Suffusion refers to a special form of internal erosion characterized by the selective erosion of the finest particles of a soil under the action of an internal fluid flow. In this work, the microscopic mechanism of particle detachment in binary mixtures subjected to suffusion under different flow directions is analyzed. We use the coupled lattice Boltzmann method (LBM) and discrete element method (DEM) to simulate the suffusion process in a granular sample subjected to an anisotropic stress state. When the macro-flow direction is aligned with the principal direction of compression, it is found that the fluid flow is more intense, which increases erosion. The stress anisotropy also influences the detachment direction that is not necessarily correlated with the macroscopic flow direction.

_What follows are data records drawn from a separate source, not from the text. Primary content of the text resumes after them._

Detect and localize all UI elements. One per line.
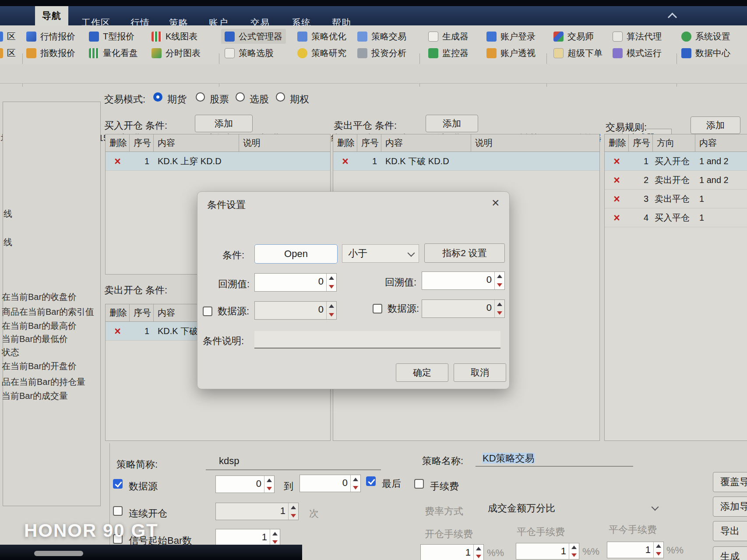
close-fee-spinner[interactable]: 1 [516,543,579,560]
strategy-name-input[interactable]: KD策略交易 [476,450,633,467]
radio-option[interactable] [276,92,285,102]
toolbar-item-mode-run[interactable]: 模式运行 [613,46,662,60]
spin-up-button[interactable] [569,543,579,551]
radio-stock[interactable] [196,92,205,102]
cancel-button[interactable]: 取消 [454,363,506,382]
range-from-spinner[interactable]: 0 [215,475,275,493]
range-to-spinner[interactable]: 0 [300,475,361,492]
list-item[interactable]: 在当前Bar的开盘价 [2,360,77,372]
datasource-right-spinner[interactable]: 0 [422,299,505,318]
lookback-left-spinner[interactable]: 0 [254,273,337,292]
delete-icon[interactable]: × [106,322,130,340]
spin-up-button[interactable] [264,476,274,484]
table-row[interactable]: × 4 买入平仓 1 [605,208,747,227]
spin-up-button[interactable] [351,475,360,483]
table-row[interactable]: × 1 KD.K 上穿 KD.D [106,152,330,171]
list-item[interactable]: 当前Bar的成交量 [2,390,68,402]
radio-stock-pick-label[interactable]: 选股 [250,93,269,106]
datasource-right-checkbox[interactable] [373,304,382,313]
datasource-checkbox[interactable] [113,479,123,489]
toolbar-item-partial[interactable]: 区 [0,29,16,44]
toolbar-item-strategy-trade[interactable]: 策略交易 [357,29,406,44]
toolbar-item-strategy-research[interactable]: 策略研究 [297,46,346,60]
indicator2-settings-button[interactable]: 指标2 设置 [424,243,505,263]
spin-down-button[interactable] [264,484,274,493]
toolbar-item-system-settings[interactable]: 系统设置 [681,29,730,44]
table-row[interactable]: × 1 KD.K 下破 KD.D [333,152,599,171]
list-item[interactable]: 线 [4,208,12,220]
close-today-fee-spinner[interactable]: 1 [607,542,664,558]
list-item[interactable]: 在当前Bar的收盘价 [2,291,77,303]
spin-down-button[interactable] [654,550,663,558]
spin-down-button[interactable] [327,282,336,291]
fee-mode-select[interactable]: 成交金额万分比 [488,502,555,515]
generate-button[interactable]: 生成 [713,546,747,560]
datasource-left-spinner[interactable]: 0 [254,301,337,320]
continuous-open-checkbox[interactable] [113,506,123,516]
list-item[interactable]: 当前Bar的最低价 [2,333,68,345]
list-item[interactable]: 线 [4,236,12,248]
radio-stock-pick[interactable] [236,92,245,102]
sell-close-add-button[interactable]: 添加 [426,115,478,132]
list-item[interactable]: 状态 [2,346,19,358]
delete-icon[interactable]: × [605,208,629,227]
table-row[interactable]: × 1 买入开仓 1 and 2 [605,152,747,171]
spin-down-button[interactable] [495,309,504,317]
toolbar-item-investment-analysis[interactable]: 投资分析 [357,46,406,60]
toolbar-item-quant-watch[interactable]: 量化看盘 [89,46,138,60]
export-button[interactable]: 导出 [713,521,747,541]
toolbar-item-algo-agent[interactable]: 算法代理 [613,29,662,44]
collapse-ribbon-icon[interactable] [668,13,677,22]
toolbar-item-t-quote[interactable]: T型报价 [89,29,134,44]
trade-rules-add-button[interactable]: 添加 [691,116,740,134]
spin-up-button[interactable] [270,529,280,538]
spin-down-button[interactable] [569,551,579,559]
toolbar-item-account-view[interactable]: 账户透视 [486,46,536,60]
list-item[interactable]: 商品在当前Bar的索引值 [2,306,94,318]
toolbar-item-account-login[interactable]: 账户登录 [486,29,536,44]
dialog-close-icon[interactable]: × [492,196,500,209]
table-row[interactable]: × 2 卖出开仓 1 and 2 [605,171,747,190]
fee-mode-chevron-down-icon[interactable] [652,504,659,511]
menu-item-navigation[interactable]: 导航 [35,6,68,25]
spin-up-button[interactable] [289,503,298,511]
toolbar-item-index-quote[interactable]: 指数报价 [26,46,75,60]
buy-open-add-button[interactable]: 添加 [195,115,253,132]
spin-down-button[interactable] [495,281,504,289]
list-item[interactable]: 品在当前Bar的持仓量 [2,376,85,388]
operand-button[interactable]: Open [254,244,338,264]
list-item[interactable]: 在当前Bar的最高价 [2,320,77,332]
radio-option-label[interactable]: 期权 [290,93,309,106]
toolbar-item-strategy-optimize[interactable]: 策略优化 [297,29,346,44]
signal-start-spinner[interactable]: 1 [215,529,280,546]
spin-down-button[interactable] [327,310,336,319]
spin-up-button[interactable] [495,300,504,309]
radio-futures-label[interactable]: 期货 [167,93,187,106]
table-row[interactable]: × 3 卖出平仓 1 [605,190,747,208]
import-overwrite-button[interactable]: 覆盖导入 [713,472,747,492]
ok-button[interactable]: 确定 [396,363,448,382]
toolbar-item-kline-chart[interactable]: K线图表 [152,29,197,44]
spin-down-button[interactable] [289,511,298,520]
condition-note-input[interactable] [254,331,500,349]
open-fee-spinner[interactable]: 1 [420,544,484,560]
spin-up-button[interactable] [327,274,336,282]
toolbar-item-super-order[interactable]: 超级下单 [553,46,603,60]
toolbar-item-trader[interactable]: 交易师 [553,29,594,44]
spin-down-button[interactable] [474,553,483,560]
toolbar-item-market-quote[interactable]: 行情报价 [26,29,75,44]
fee-checkbox[interactable] [414,479,424,489]
strategy-abbr-input[interactable]: kdsp [206,454,381,470]
toolbar-item-intraday-chart[interactable]: 分时图表 [152,46,201,60]
spin-up-button[interactable] [327,302,336,310]
radio-futures[interactable] [153,92,162,102]
radio-stock-label[interactable]: 股票 [210,93,229,106]
continuous-times-spinner[interactable]: 1 [215,503,299,520]
toolbar-item-monitor[interactable]: 监控器 [428,46,469,60]
delete-icon[interactable]: × [605,190,629,208]
last-checkbox[interactable] [366,476,376,486]
lookback-right-spinner[interactable]: 0 [422,271,505,290]
toolbar-item-data-center[interactable]: 数据中心 [681,46,730,60]
delete-icon[interactable]: × [605,171,629,189]
delete-icon[interactable]: × [605,152,629,170]
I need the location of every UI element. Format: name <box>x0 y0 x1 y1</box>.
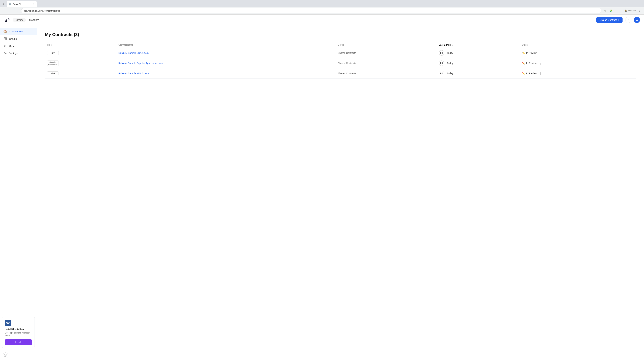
app-wrapper: Review Moodjoy Upload Contract ↑ ? LD 🏠 … <box>0 14 644 362</box>
row-more-button[interactable]: ⋮ <box>538 71 544 76</box>
contracts-table: Type Contract Name Group Last Edited ↑ <box>45 42 636 79</box>
svg-rect-2 <box>5 37 6 39</box>
contract-name-cell: Robin AI Sample NDA 1.docx <box>116 48 336 58</box>
editor-initials: LD <box>439 60 444 66</box>
new-tab-button[interactable]: + <box>38 2 42 6</box>
group-text: Shared Contracts <box>338 72 356 75</box>
col-last-edited[interactable]: Last Edited ↑ <box>437 42 520 48</box>
type-badge: SupplierAgreement <box>47 60 59 66</box>
group-text: Shared Contracts <box>338 62 356 64</box>
type-badge: NDA <box>47 51 59 55</box>
last-edited-time: Today <box>447 62 453 64</box>
table-row: NDA Robin AI Sample NDA 2.docx Shared Co… <box>45 68 636 79</box>
stage-icon: ✏️ <box>522 52 525 54</box>
forward-button[interactable]: → <box>8 8 14 13</box>
reload-button[interactable]: ↻ <box>15 8 20 13</box>
contract-link[interactable]: Robin AI Sample NDA 2.docx <box>118 72 149 75</box>
contract-name-cell: Robin AI Sample Supplier Agreement.docx <box>116 58 336 68</box>
user-avatar[interactable]: LD <box>634 17 640 23</box>
nav-controls: ▼ <box>1 2 6 6</box>
stage-icon: ✏️ <box>522 62 525 64</box>
main-content: 🏠 Contract Hub Groups <box>0 25 644 362</box>
extensions-button[interactable]: 🧩 <box>608 8 613 13</box>
sidebar: 🏠 Contract Hub Groups <box>0 25 37 362</box>
last-edited-time: Today <box>447 72 453 75</box>
incognito-indicator: 🕵 Incognito <box>625 9 636 12</box>
incognito-label: Incognito <box>628 9 636 12</box>
col-type: Type <box>45 42 116 48</box>
bookmark-button[interactable]: ☆ <box>603 8 608 13</box>
install-addin-button[interactable]: Install <box>5 339 32 345</box>
group-text: Shared Contracts <box>338 52 356 54</box>
word-icon: W <box>5 320 12 326</box>
help-button[interactable]: ? <box>625 17 631 23</box>
chat-icon: 💬 <box>4 354 7 357</box>
group-cell: Shared Contracts <box>336 48 437 58</box>
group-cell: Shared Contracts <box>336 68 437 79</box>
sidebar-label-settings: Settings <box>9 52 18 55</box>
last-edited-cell: LD Today <box>437 68 520 79</box>
stage-cell: ✏️ In Review ⋮ <box>520 48 636 58</box>
svg-point-6 <box>5 53 6 54</box>
addins-title: Install the Add-in <box>5 328 32 331</box>
sidebar-item-groups[interactable]: Groups <box>0 35 37 42</box>
svg-text:W: W <box>6 321 10 325</box>
stage-icon: ✏️ <box>522 72 525 75</box>
stage-label: In Review <box>526 72 536 75</box>
groups-icon <box>3 37 7 40</box>
row-more-button[interactable]: ⋮ <box>538 50 544 55</box>
upload-icon: ↑ <box>618 18 619 21</box>
sidebar-item-contract-hub[interactable]: 🏠 Contract Hub <box>0 28 37 35</box>
last-edited-time: Today <box>447 52 453 54</box>
back-button[interactable]: ← <box>2 8 7 13</box>
svg-point-5 <box>5 45 6 46</box>
svg-rect-3 <box>4 39 5 40</box>
browser-menu-button[interactable]: ⋮ <box>637 8 642 13</box>
sort-icon: ↑ <box>452 44 453 46</box>
tab-bar: ▼ 🤖 Robin AI ✕ + <box>0 0 644 7</box>
tab-title: Robin AI <box>13 3 30 5</box>
type-cell: SupplierAgreement <box>45 58 116 68</box>
group-cell: Shared Contracts <box>336 58 437 68</box>
col-group: Group <box>336 42 437 48</box>
url-bar[interactable]: app.robinai.co.uk/review/contract-hub <box>21 8 602 13</box>
contract-link[interactable]: Robin AI Sample NDA 1.docx <box>118 52 149 54</box>
row-more-button[interactable]: ⋮ <box>538 61 544 66</box>
page-title: My Contracts (3) <box>45 32 636 37</box>
svg-rect-1 <box>4 37 5 39</box>
sidebar-item-users[interactable]: Users <box>0 42 37 49</box>
address-bar: ← → ↻ app.robinai.co.uk/review/contract-… <box>0 7 644 14</box>
contract-link[interactable]: Robin AI Sample Supplier Agreement.docx <box>118 62 163 64</box>
col-stage: Stage <box>520 42 636 48</box>
stage-label: In Review <box>526 62 536 64</box>
divider <box>615 9 615 12</box>
sidebar-label-contract-hub: Contract Hub <box>9 30 23 33</box>
stage-cell: ✏️ In Review ⋮ <box>520 58 636 68</box>
download-button[interactable]: ⬇ <box>617 8 621 13</box>
tab-close-button[interactable]: ✕ <box>32 2 35 5</box>
last-edited-cell: LD Today <box>437 58 520 68</box>
type-cell: NDA <box>45 68 116 79</box>
app-header: Review Moodjoy Upload Contract ↑ ? LD <box>0 14 644 25</box>
stage-label: In Review <box>526 52 536 54</box>
col-name: Contract Name <box>116 42 336 48</box>
stage-cell: ✏️ In Review ⋮ <box>520 68 636 79</box>
browser-actions: ☆ 🧩 ⬇ 🕵 Incognito ⋮ <box>603 8 642 13</box>
sidebar-item-settings[interactable]: Settings <box>0 50 37 57</box>
tab-menu-button[interactable]: ▼ <box>1 2 6 6</box>
tab-favicon-icon: 🤖 <box>9 3 12 5</box>
chat-button[interactable]: 💬 <box>3 353 8 358</box>
contract-name-cell: Robin AI Sample NDA 2.docx <box>116 68 336 79</box>
home-icon: 🏠 <box>3 30 7 33</box>
table-row: SupplierAgreement Robin AI Sample Suppli… <box>45 58 636 68</box>
active-tab[interactable]: 🤖 Robin AI ✕ <box>7 1 37 7</box>
addins-description: Get Reports within Microsoft Word! <box>5 332 32 337</box>
editor-initials: LD <box>439 50 444 56</box>
review-badge: Review <box>13 18 26 22</box>
sidebar-spacer <box>0 57 37 314</box>
type-cell: NDA <box>45 48 116 58</box>
page-content: My Contracts (3) Type Contract Name Grou… <box>37 25 644 362</box>
upload-contract-button[interactable]: Upload Contract ↑ <box>596 17 622 23</box>
logo <box>4 17 10 23</box>
browser-chrome: ▼ 🤖 Robin AI ✕ + ← → ↻ app.robinai.co.uk… <box>0 0 644 14</box>
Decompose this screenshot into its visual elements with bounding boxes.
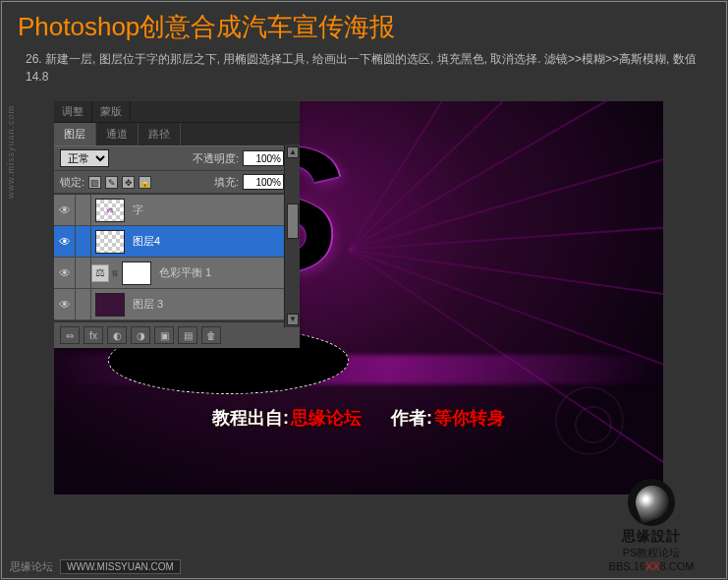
eye-icon[interactable]: 👁 (54, 258, 76, 289)
opacity-input[interactable] (243, 150, 284, 166)
blend-mode-select[interactable]: 正常 (60, 149, 109, 167)
layer-thumb[interactable] (95, 293, 125, 317)
watermark-block: 思缘設計 PS教程论坛 BBS.16XX8.COM (600, 479, 702, 572)
watermark-brand: 思缘設計 (600, 528, 702, 546)
layer-name[interactable]: 图层4 (129, 234, 285, 249)
fill-label: 填充: (214, 175, 239, 190)
page-title: Photoshop创意合成汽车宣传海报 (2, 2, 726, 50)
eye-icon[interactable]: 👁 (54, 226, 76, 258)
layer-name[interactable]: 字 (129, 203, 300, 217)
panel-main-tabs[interactable]: 图层 通道 路径 (54, 123, 300, 146)
eye-icon[interactable]: 👁 (54, 195, 76, 226)
credit-author-value: 等你转身 (434, 408, 505, 428)
layer-row[interactable]: 👁 图层4 ⊘ (54, 226, 300, 258)
trash-icon[interactable]: 🗑 (201, 326, 221, 344)
link-column[interactable] (76, 226, 91, 258)
link-layers-icon[interactable]: ⇔ (60, 326, 80, 344)
step-description: 26. 新建一层, 图层位于字的那层之下, 用椭圆选择工具, 给画出一下椭圆的选… (2, 50, 726, 93)
fx-icon[interactable]: fx (84, 326, 103, 344)
eye-icon[interactable]: 👁 (54, 289, 76, 320)
footer-site-cn: 思缘论坛 (10, 560, 53, 572)
opacity-label: 不透明度: (193, 151, 239, 166)
scroll-down-icon[interactable]: ▼ (287, 314, 299, 325)
layer-list[interactable]: 👁 vs 字 👁 图层4 ⊘ 👁 ⚖ 𐍃 (54, 194, 300, 321)
link-column[interactable] (76, 258, 91, 289)
fill-input[interactable] (243, 174, 284, 190)
tab-masks[interactable]: 蒙版 (92, 101, 131, 122)
tab-adjustments[interactable]: 调整 (54, 101, 92, 122)
lock-transparent-icon[interactable]: ▨ (88, 176, 101, 189)
credit-source-label: 教程出自: (212, 408, 289, 428)
layers-panel[interactable]: 调整 蒙版 图层 通道 路径 正常 不透明度: ▸ 锁定: ▨ ✎ (54, 101, 300, 348)
credit-line: 教程出自:思缘论坛 作者:等你转身 (54, 406, 663, 430)
credit-author-label: 作者: (391, 408, 432, 428)
lock-pixels-icon[interactable]: ✎ (105, 176, 118, 189)
lock-all-icon[interactable]: 🔒 (139, 176, 151, 189)
mask-link-icon[interactable]: 𐍃 (112, 266, 118, 279)
mask-icon[interactable]: ◐ (107, 326, 127, 344)
link-column[interactable] (76, 195, 91, 226)
layer-row[interactable]: 👁 vs 字 (54, 195, 300, 226)
tab-channels[interactable]: 通道 (96, 123, 139, 145)
credit-source-value: 思缘论坛 (291, 408, 362, 428)
link-column[interactable] (76, 289, 91, 320)
new-layer-icon[interactable]: ▤ (178, 326, 197, 344)
side-watermark: www.missyuan.com (6, 105, 16, 199)
watermark-forum: PS教程论坛 BBS.16XX8.COM (600, 546, 702, 572)
layer-thumb[interactable]: vs (95, 199, 125, 222)
footer-credit: 思缘论坛 WWW.MISSYUAN.COM (10, 559, 181, 574)
tab-paths[interactable]: 路径 (139, 123, 181, 145)
lock-label: 锁定: (60, 175, 84, 190)
mask-thumb[interactable] (122, 261, 151, 285)
layer-row[interactable]: 👁 图层 3 (54, 289, 300, 320)
adjustment-layer-icon[interactable]: ◑ (131, 326, 150, 344)
adjust-mask-tabs[interactable]: 调整 蒙版 (54, 101, 300, 123)
layer-name[interactable]: 图层 3 (129, 297, 300, 312)
lock-position-icon[interactable]: ✥ (122, 176, 135, 189)
adjustment-icon[interactable]: ⚖ (91, 264, 109, 282)
group-icon[interactable]: ▣ (154, 326, 174, 344)
tab-layers[interactable]: 图层 (54, 123, 96, 145)
layers-panel-footer[interactable]: ⇔ fx ◐ ◑ ▣ ▤ 🗑 (54, 321, 300, 348)
scroll-up-icon[interactable]: ▲ (287, 146, 299, 158)
logo-icon (628, 479, 675, 526)
tutorial-canvas: VS 教程出自:思缘论坛 作者:等你转身 调整 蒙版 图层 通道 路径 正常 不 (54, 101, 663, 494)
footer-site-url: WWW.MISSYUAN.COM (60, 559, 181, 574)
layer-thumb[interactable] (95, 230, 125, 254)
layer-row[interactable]: 👁 ⚖ 𐍃 色彩平衡 1 (54, 258, 300, 289)
scroll-thumb[interactable] (287, 203, 299, 239)
layer-name[interactable]: 色彩平衡 1 (155, 265, 300, 280)
layers-scrollbar[interactable]: ▲ ▼ (284, 145, 300, 327)
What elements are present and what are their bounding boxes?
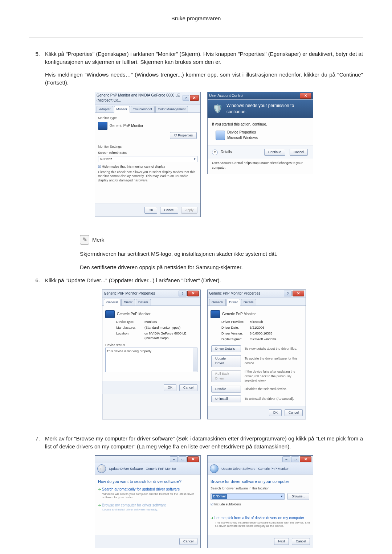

The sample’s anisotropic stress state is responsible for directional variations in microstructural properties during the suffusion under different flow directions. From a microscale point of view, a contact sliding index P and a particle detachment index Δ are defined to demonstrate that fluid-induced sliding dominates for particles about to detach.

Suffusion 是一种特殊形式的内部侵蚀，其特征是在内部流体流动的作用下，土壤中最细小的颗粒被选择性侵蚀。在这项工作中，分析了在不同流动方向下扩散的二元混合物中颗粒脱离的微观机制。我们使用耦合晶格玻尔兹曼法 (LBM) 和离散元法 (DEM) 来模拟颗粒样品在各向异性应力状态下的扩散过程。当宏观流动方向与主压缩方向一致时，发现流体流动更强烈，这增加了侵蚀。应力各向异性也影响与宏观流动方向不一定相关的分离方向。样品的各向异性应力状态导致在不同流动方向下的扩散过程中微观结构特性的方向变化。从微观角度来看，接触滑动指数P和粒子脱离指数 Δ 被定义为证明流体诱导的滑动在即将脱离的粒子中占主导地位。